Hannes Namberger ist beim Großglockner-Trail über 57 Kilometer Zweiter geworden. Er kam nach 5:40:41,1 Stunden ins Ziel in Kaprun und damit fast 18 Minuten nach dem Sieger Andreas Reiterer. »So ganz zufrieden bin ich mit meiner Leistung nicht«, sagt Hannes Namberger. »Ich konnte an diesem Tag nicht meine volle Kraft abrufen.«


Dem Ruhpoldinger fiel es von Anfang an schwer, mit dem späteren Sieger und Jakob Herrmann, der Dritter wurde (5:54:07,0), mitzulaufen. »Es war einfach nicht wie sonst, aber das gehört auch dazu. Mein Körper hatte an diesem Tag keine Power in den Beinen«, erklärt der 32-Jährige. »Später hat es Jakob Herrmann noch den Stecker gezogen und ich konnte ihn überholen.«

Dabei hatte Jakob Herrmann am Glocknerhaus sogar geführt, dort lag er noch rund zwei Minuten vor Hannes Namberger. Auf dem letzten Abschnitt von Fusch nach Kaprun lief der spätere Drittplatzierte aber nur noch die siebtschnellste Zeit und fiel so auf Rang drei zurück.

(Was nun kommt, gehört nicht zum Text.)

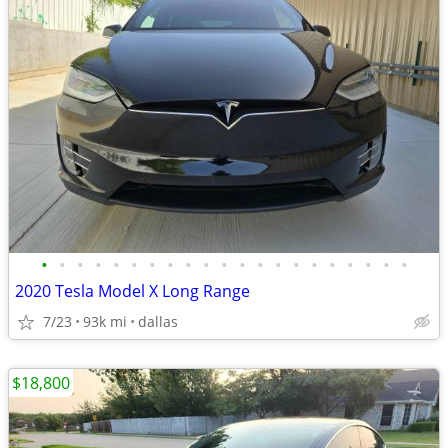
•
•
•
•
•
•
•
•
•
•
•
•
•
•
•
•
•
•
•
•
•
2020 Tesla Model X Long Range
7/23
93k mi
dallas
$18,800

Für Hannes Namberger hatte der »Tag auch etwas Gutes, denn ich musste mich einfach nochmal härter schinden und pushen, damit ich den 2. Platz verteidigen konnte«, berichtet der Bundespolizist. Deshalb sei er »trotzdem sehr zufrieden über den Verlauf dieses Rennens«.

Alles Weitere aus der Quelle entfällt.